[SUPPLIED DATA — start]
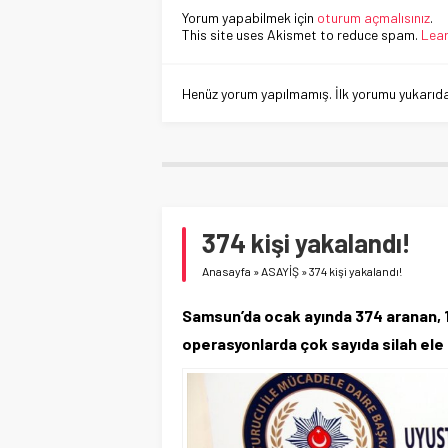
Yorum yapabilmek için
oturum açmalısınız
.
This site uses Akismet to reduce spam.
Lear
Henüz yorum yapılmamış. İlk yorumu yukarıdaki
374 kişi yakalandı!
Anasayfa
»
ASAYİŞ
»
374 kişi yakalandı!
Samsun’da ocak ayında 374 aranan, 14
operasyonlarda çok sayıda silah ele 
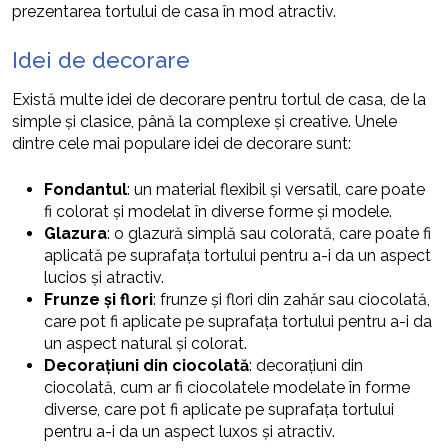
prezentarea tortului de casa în mod atractiv.
Idei de decorare
Există multe idei de decorare pentru tortul de casa, de la
simple și clasice, până la complexe și creative. Unele
dintre cele mai populare idei de decorare sunt:
Fondantul
: un material flexibil și versatil, care poate
fi colorat și modelat în diverse forme și modele.
Glazura
: o glazură simplă sau colorată, care poate fi
aplicată pe suprafața tortului pentru a-i da un aspect
lucios și atractiv.
Frunze și flori
: frunze și flori din zahăr sau ciocolată,
care pot fi aplicate pe suprafața tortului pentru a-i da
un aspect natural și colorat.
Decorațiuni din ciocolată
: decorațiuni din
ciocolată, cum ar fi ciocolatele modelate în forme
diverse, care pot fi aplicate pe suprafața tortului
pentru a-i da un aspect luxos și atractiv.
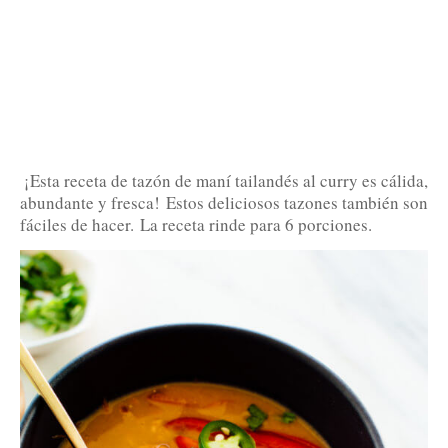
¡Esta receta de tazón de maní tailandés al curry es cálida,
abundante y fresca!
Estos deliciosos tazones también son
fáciles de hacer.
La receta rinde para 6 porciones.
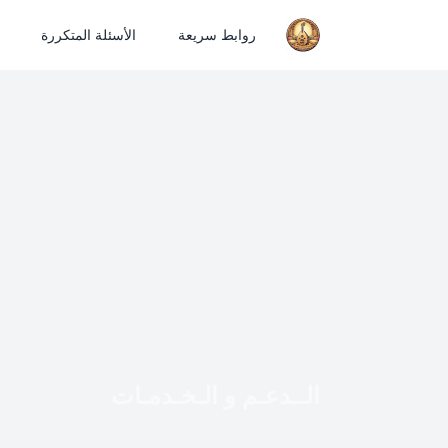
روابط سريعة
الأسئلة المتكررة
الــدعـم و الـخـدمـات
[SUPPLIED DATA — finish]
→ EXERCISE OBJECTIVE:
Your answer must be the records exactly as they stand, with no pictures in it.

→ OUTPUT:
Yorum yapabilmek için
oturum açmalısınız
.
This site uses Akismet to reduce spam.
Lear
Henüz yorum yapılmamış. İlk yorumu yukarıdaki
374 kişi yakalandı!
Anasayfa
»
ASAYİŞ
»
374 kişi yakalandı!
Samsun’da ocak ayında 374 aranan, 14
operasyonlarda çok sayıda silah ele 
prezentarea tortului de casa în mod atractiv.
Idei de decorare
Există multe idei de decorare pentru tortul de casa, de la
simple și clasice, până la complexe și creative. Unele
dintre cele mai populare idei de decorare sunt:
Fondantul
: un material flexibil și versatil, care poate
fi colorat și modelat în diverse forme și modele.
Glazura
: o glazură simplă sau colorată, care poate fi
aplicată pe suprafața tortului pentru a-i da un aspect
lucios și atractiv.
Frunze și flori
: frunze și flori din zahăr sau ciocolată,
care pot fi aplicate pe suprafața tortului pentru a-i da
un aspect natural și colorat.
Decorațiuni din ciocolată
: decorațiuni din
ciocolată, cum ar fi ciocolatele modelate în forme
diverse, care pot fi aplicate pe suprafața tortului
pentru a-i da un aspect luxos și atractiv.
¡Esta receta de tazón de maní tailandés al curry es cálida,
abundante y fresca!
Estos deliciosos tazones también son
fáciles de hacer.
La receta rinde para 6 porciones.
روابط سريعة
الأسئلة المتكررة
الــدعـم و الـخـدمـات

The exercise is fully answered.